EXTRACTED DATA below:
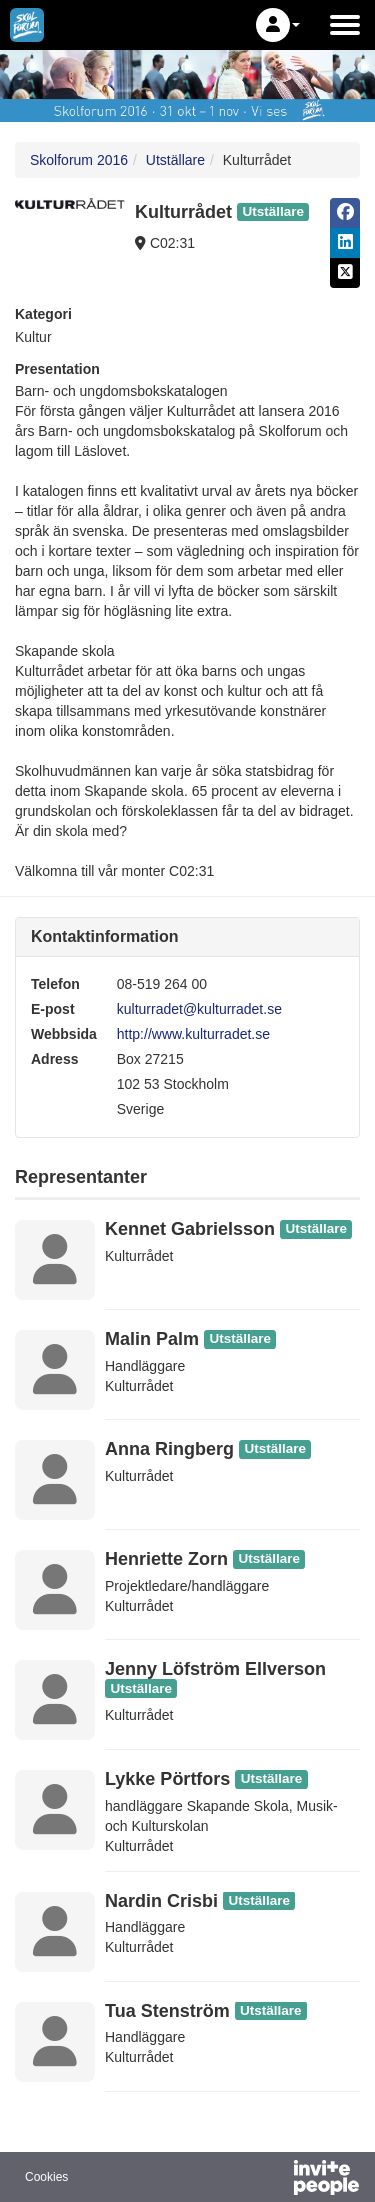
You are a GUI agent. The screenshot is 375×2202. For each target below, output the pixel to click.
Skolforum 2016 (79, 160)
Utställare (175, 160)
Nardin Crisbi (161, 1901)
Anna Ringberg (169, 1449)
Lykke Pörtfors (167, 1779)
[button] (278, 25)
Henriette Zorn (166, 1559)
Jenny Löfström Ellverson (215, 1669)
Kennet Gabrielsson (190, 1229)
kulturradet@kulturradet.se (199, 1009)
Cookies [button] (46, 2177)
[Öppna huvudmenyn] (345, 25)
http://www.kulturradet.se (193, 1034)
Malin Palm (152, 1339)
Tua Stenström (167, 2011)
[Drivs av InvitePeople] (274, 2180)
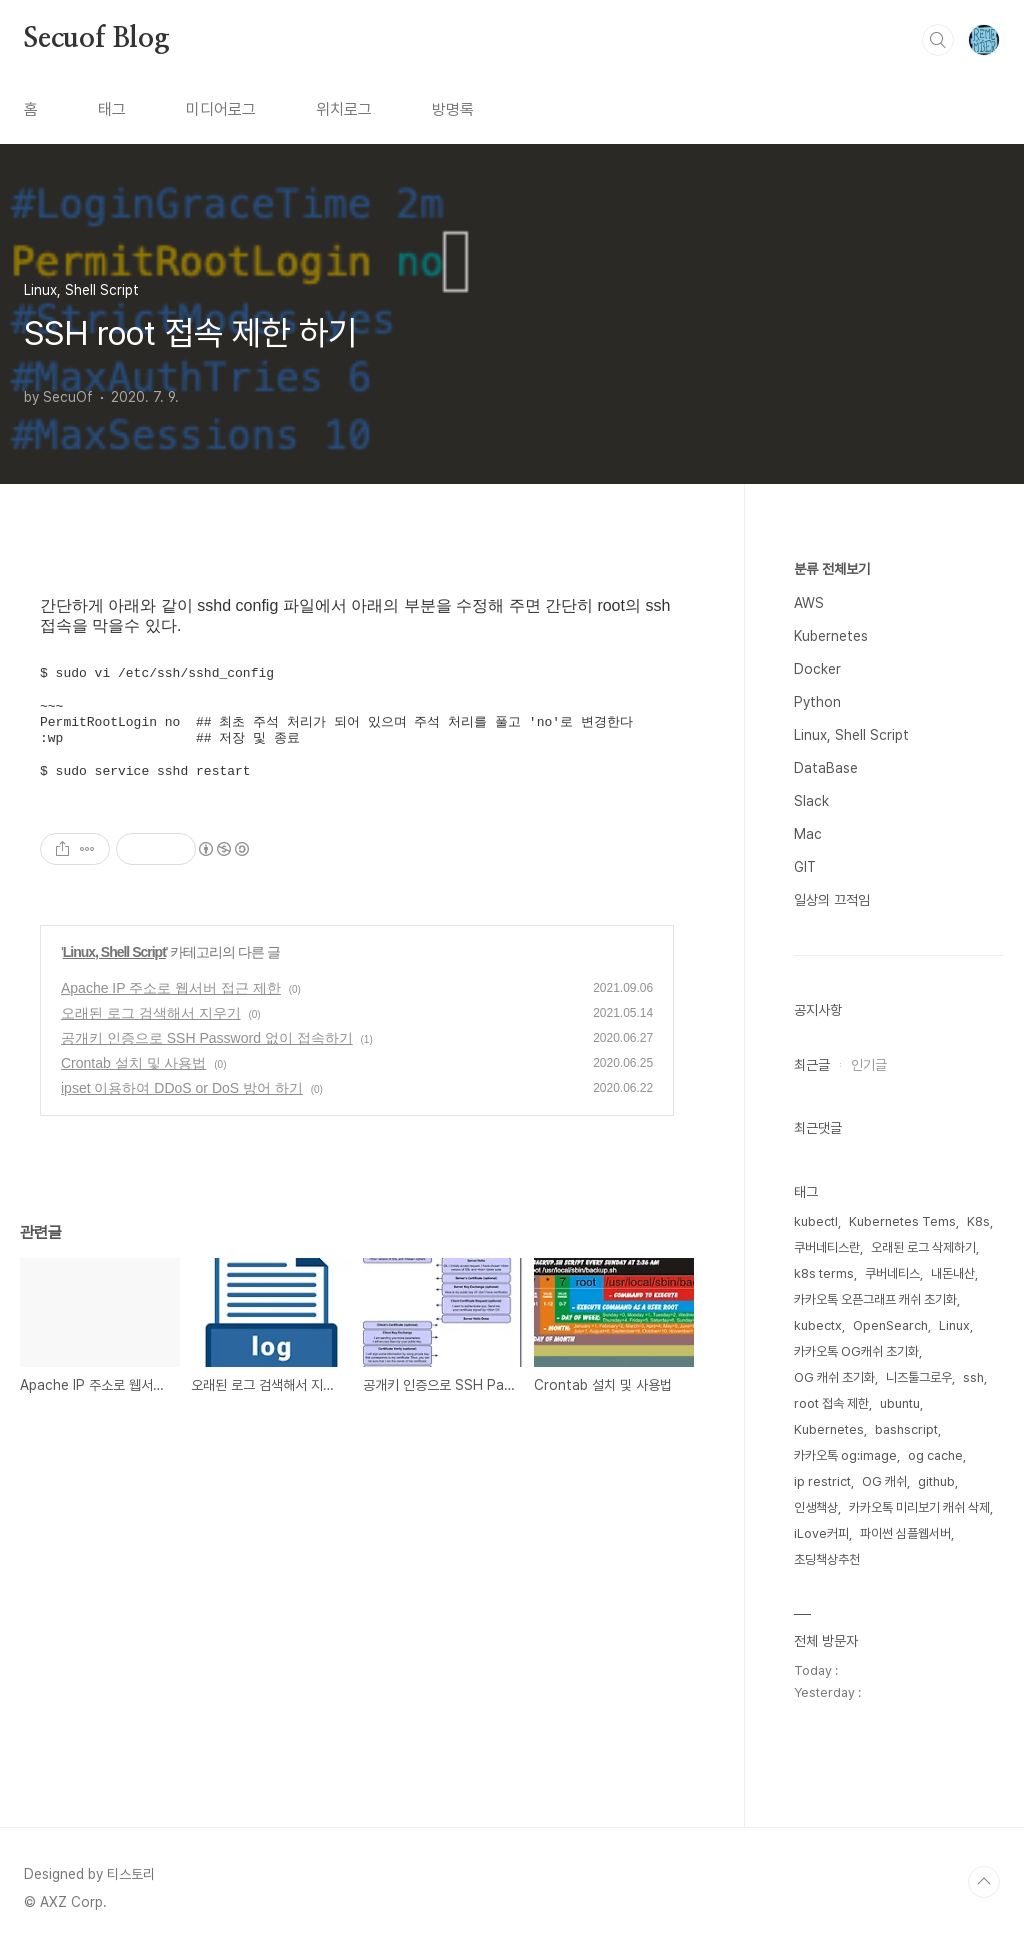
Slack (811, 801)
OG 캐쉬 (884, 1481)
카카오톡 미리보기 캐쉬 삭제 (919, 1507)
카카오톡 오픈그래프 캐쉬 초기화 (875, 1299)
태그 (112, 109)
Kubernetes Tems (902, 1221)
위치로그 (344, 109)
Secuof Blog (97, 39)
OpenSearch (890, 1325)
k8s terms (824, 1273)
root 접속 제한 (831, 1403)
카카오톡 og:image (845, 1455)
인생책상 (816, 1507)
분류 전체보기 (832, 569)
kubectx (818, 1325)
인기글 (869, 1065)
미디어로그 (221, 109)
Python (817, 702)
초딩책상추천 (827, 1559)
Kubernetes (831, 636)
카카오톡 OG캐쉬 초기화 (856, 1351)
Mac (808, 834)
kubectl (816, 1221)
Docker (817, 669)
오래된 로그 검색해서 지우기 (151, 1013)
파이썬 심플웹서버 (905, 1533)
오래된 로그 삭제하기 (923, 1247)
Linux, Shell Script (114, 952)
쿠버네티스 (892, 1273)
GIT (805, 867)
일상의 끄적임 (832, 900)
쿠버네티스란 (827, 1247)
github (936, 1481)
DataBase (826, 768)
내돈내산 (953, 1273)
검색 (938, 40)
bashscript (906, 1429)
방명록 (453, 109)
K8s (978, 1221)
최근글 (812, 1065)
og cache (935, 1455)
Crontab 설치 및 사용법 (133, 1063)
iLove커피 (821, 1533)
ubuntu (900, 1403)
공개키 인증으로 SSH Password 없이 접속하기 (207, 1038)
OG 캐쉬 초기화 (834, 1377)
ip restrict (822, 1481)
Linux (954, 1325)
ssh (973, 1377)
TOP (984, 1882)
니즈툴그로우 (919, 1377)
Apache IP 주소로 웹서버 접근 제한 (171, 988)
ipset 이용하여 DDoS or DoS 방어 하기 (182, 1088)
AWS (809, 603)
End of EXTRACTED DATA.
## WHAT TO DO
Your answer must be the records above, copied exactly, with no pictures.

## SOLUTION TO THIS EXERCISE
You are a GUI agent. The screenshot is 375×2202. For each target below, output the pixel to click.
Skolforum 2016 (79, 160)
Utställare (175, 160)
Nardin Crisbi (161, 1901)
Anna Ringberg (169, 1449)
Lykke Pörtfors (167, 1779)
[button] (278, 25)
Henriette Zorn (166, 1559)
Jenny Löfström Ellverson (215, 1669)
Kennet Gabrielsson (190, 1229)
kulturradet@kulturradet.se (199, 1009)
Cookies [button] (46, 2177)
[Öppna huvudmenyn] (345, 25)
http://www.kulturradet.se (193, 1034)
Malin Palm (152, 1339)
Tua Stenström (167, 2011)
[Drivs av InvitePeople] (274, 2180)
Slack (811, 801)
OG 캐쉬 (884, 1481)
카카오톡 미리보기 캐쉬 삭제 (919, 1507)
카카오톡 오픈그래프 캐쉬 초기화 (875, 1299)
태그 (112, 109)
Kubernetes Tems (902, 1221)
위치로그 (344, 109)
Secuof Blog (97, 39)
OpenSearch (890, 1325)
k8s terms (824, 1273)
root 접속 제한 (831, 1403)
카카오톡 og:image (845, 1455)
인생책상 (816, 1507)
분류 전체보기 (832, 569)
kubectx (818, 1325)
인기글 (869, 1065)
미디어로그 (221, 109)
Python (817, 702)
초딩책상추천 (827, 1559)
Kubernetes (831, 636)
카카오톡 OG캐쉬 초기화 (856, 1351)
Mac (808, 834)
kubectl (816, 1221)
Docker (817, 669)
오래된 로그 검색해서 지우기 (151, 1013)
파이썬 심플웹서버 (905, 1533)
오래된 로그 삭제하기 (923, 1247)
Linux, Shell Script (114, 952)
쿠버네티스 (892, 1273)
GIT (805, 867)
일상의 끄적임 (832, 900)
쿠버네티스란 (827, 1247)
github (936, 1481)
DataBase (826, 768)
내돈내산 (953, 1273)
검색 (938, 40)
bashscript (906, 1429)
방명록 (453, 109)
K8s (978, 1221)
최근글 (812, 1065)
og cache (935, 1455)
Crontab 설치 및 사용법 (133, 1063)
iLove커피 (821, 1533)
ubuntu (900, 1403)
공개키 인증으로 SSH Password 없이 접속하기 (207, 1038)
OG 캐쉬 초기화 (834, 1377)
ip restrict (822, 1481)
Linux (954, 1325)
ssh (973, 1377)
TOP (984, 1882)
니즈툴그로우 (919, 1377)
Apache IP 주소로 웹서버 접근 제한 (171, 988)
ipset 이용하여 DDoS or DoS 방어 하기 (182, 1088)
AWS (809, 603)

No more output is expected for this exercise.